Escopeta Oil Drills for Oil, Finds Fines

In 2008, Escopeta Oil President Danny Davis lamented the tax code changes that affected the drilling industry in an open editorial. This editorial was written in 2008, an era when oil prices were spiking as high as $140 per barrel. At that time, Danny Davis wrote, “Congress passed new tax laws in 1982 that reduced the tax write-off available to oil companies and investors for initial drilling investment expenses from 100 percent to just 65 percent. Our elected officials also chopped the tax credits known as depletion allowances from 27.5 percent to a cap of 15 percent. “[1] This was his rationale for explaining the 60% decline in domestic drilling between 1981 and 2008. This was also a period when there were a large number of bills before Congress for economic stimulus and energy subsidies.[2]

Not to parrot Sarah Palin’s, “Drill, Baby, Drill” stance, but domestic oil production certainly plays a part in energy independence for the United States.
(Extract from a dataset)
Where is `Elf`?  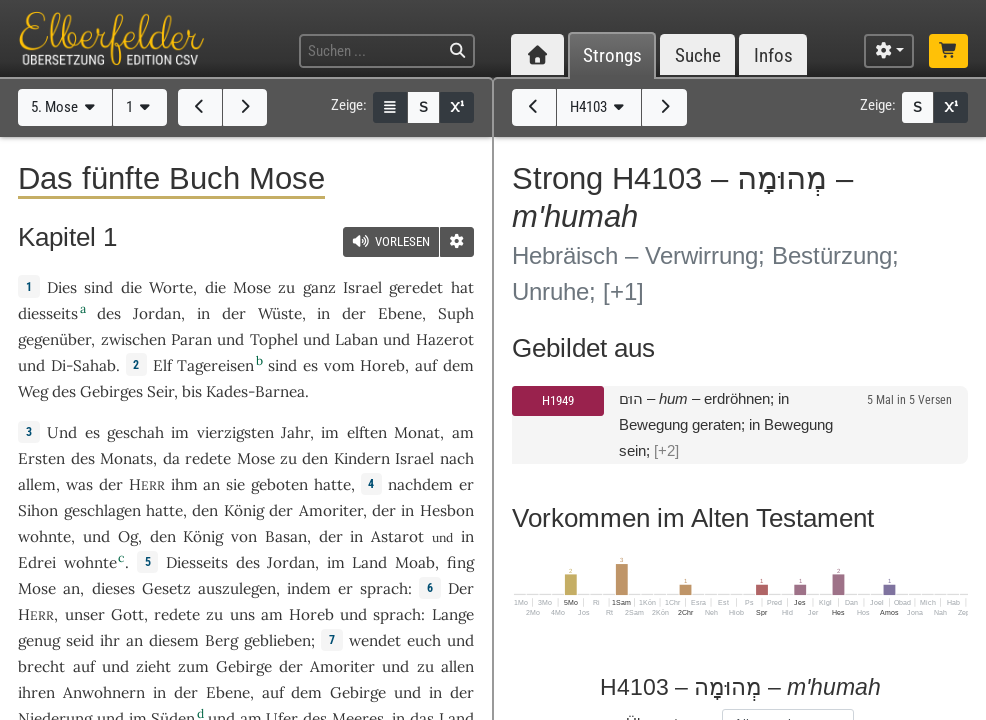 Elf is located at coordinates (162, 365).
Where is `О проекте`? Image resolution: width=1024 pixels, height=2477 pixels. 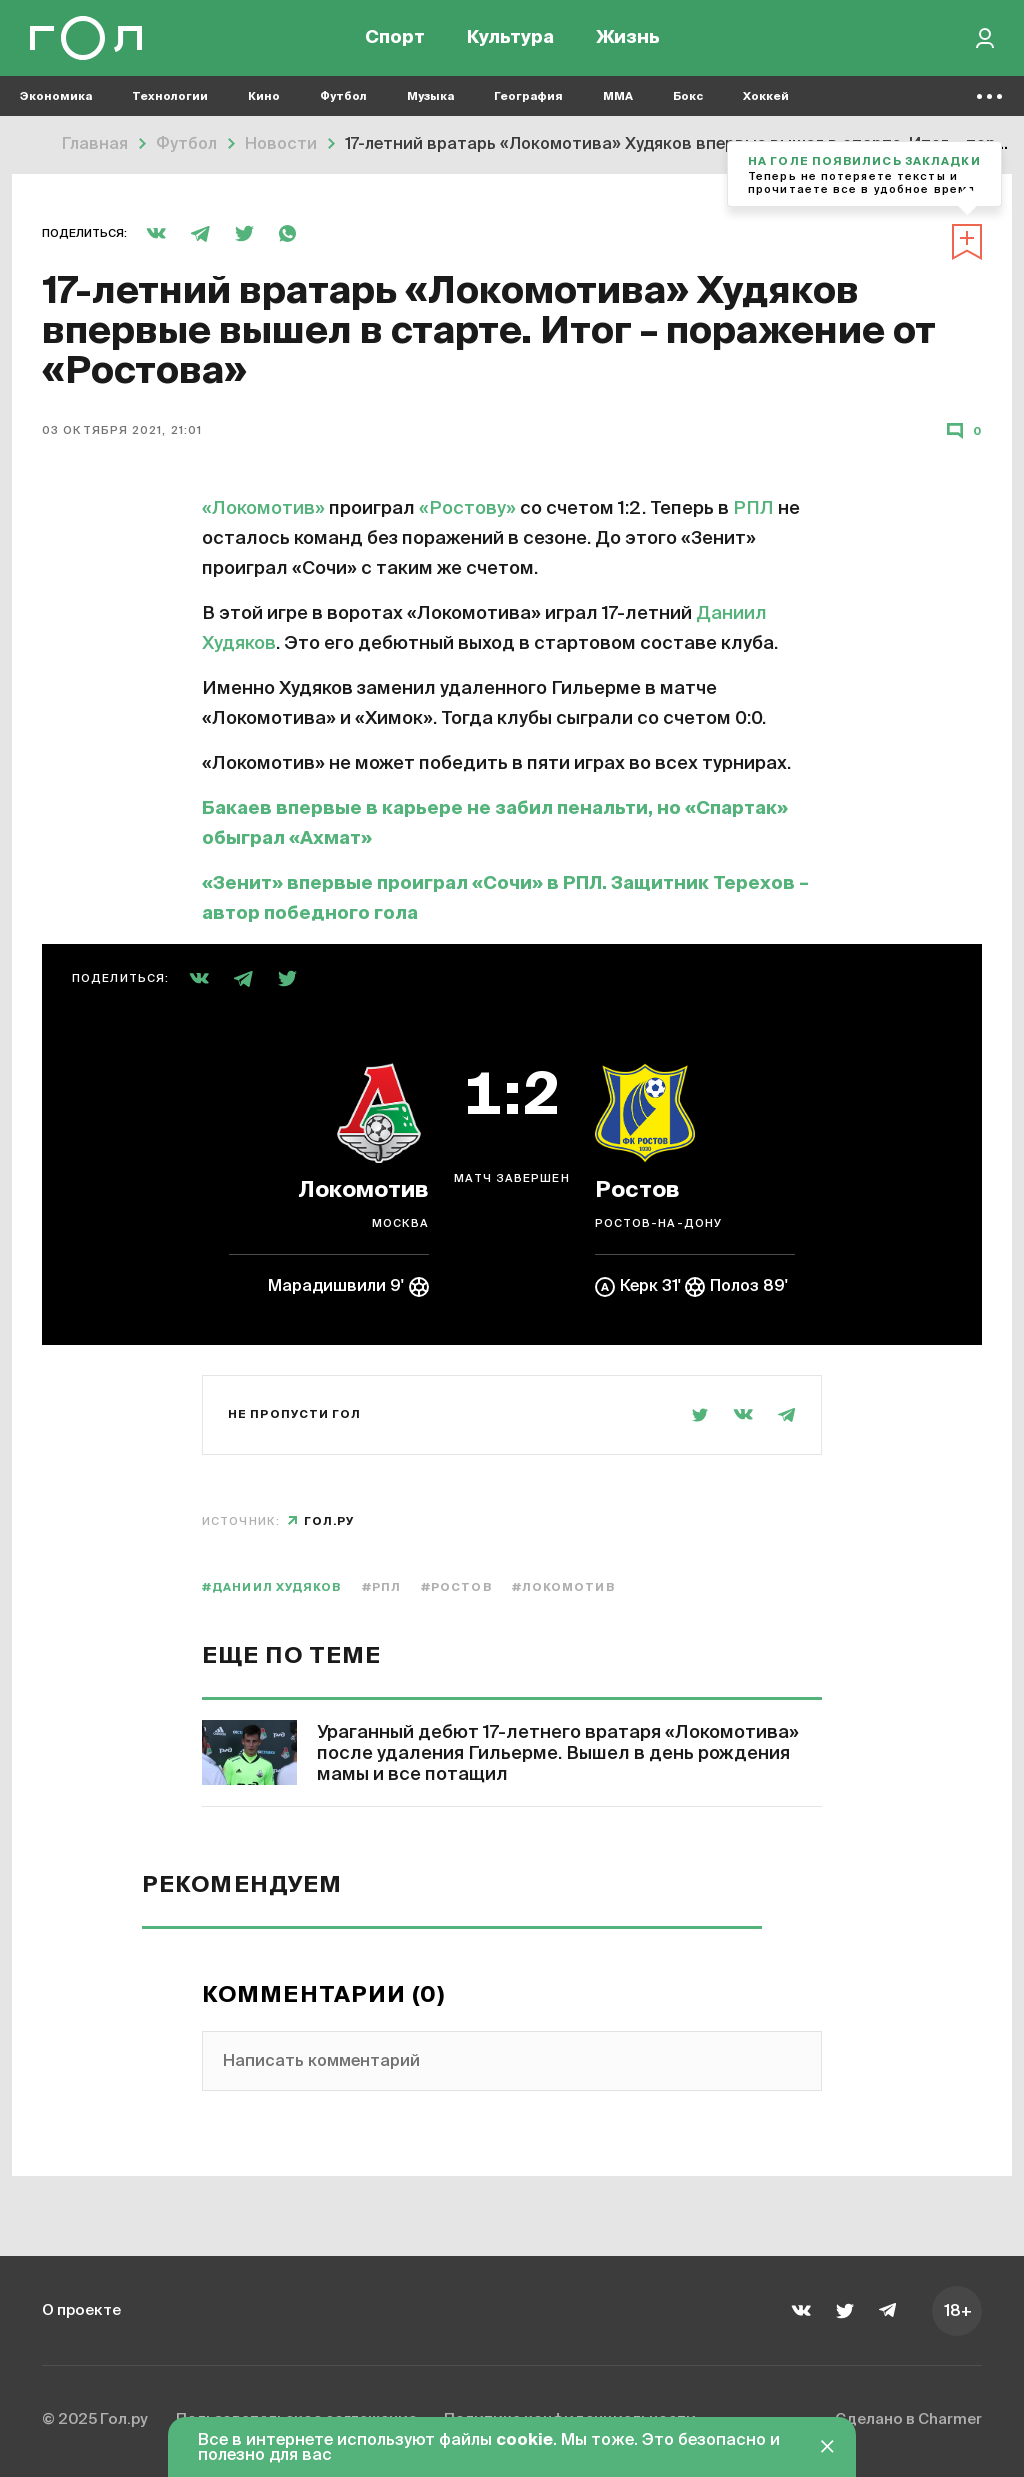 О проекте is located at coordinates (84, 2310).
At a time when a company like BP – granted a major player in the oil and gas industry – is posting a quarterly profit of $7.7 Billion, it would seem impertinent to suggest it is not profitable to drill an oil well without tax write-offs.

While the U.S. should be supporting domestic oil and gas production, as well as alternative energies, it should not be at the expense of other U.S. domestic enterprises. In 2006, Escopeta Oil applied for and received a waiver to the Jones Act to allow the shipping of a jackup oil rig from the Gulf of Mexico to Alaska on a foreign flag heavylift ship. Due to operational considerations, said shipment did not occur and the Jones Act waiver subsequently expired. Despite assurances from Crowley Maritime Corporation to the Maritime Administration (MARAD) that they had the U.S. flag resources available, Escopeta Oil shipped their oil rig from the Gulf of Mexico to Alaska on a Chinese flagged vessel in March 2011.[3]

Many maritime companies, organizations and advocacy groups such as Strong Ships for America[4] decried this willful violation of the Jones Act. In October 2011, U.S. Customs and Border Protection (CBP) assessed a fine of $15 Million against Escopeta Oil for this violation. Despite attempts to mitigate this fine, CBP’s Chief of Penalty Branch, John Connors recently wrote, “we find the facts of the case support the conclusion that the Jones Act violation was deliberate, and thus aggravated.” He also acknowledged that Escopeta Oil was under pressure to get the rig to Alaska in order to receive a $25 Million tax credit.

In the end, it would appear that Escopeta Oil stands to profit $10 Million from this violation of the Jones Act – a profit made at the particular expense of the U.S. Merchant Marine. Not only have U.S. mariners lost the opportunity for employment in this case, but $10 Million of their tax dollars will be going to Escopeta Oil.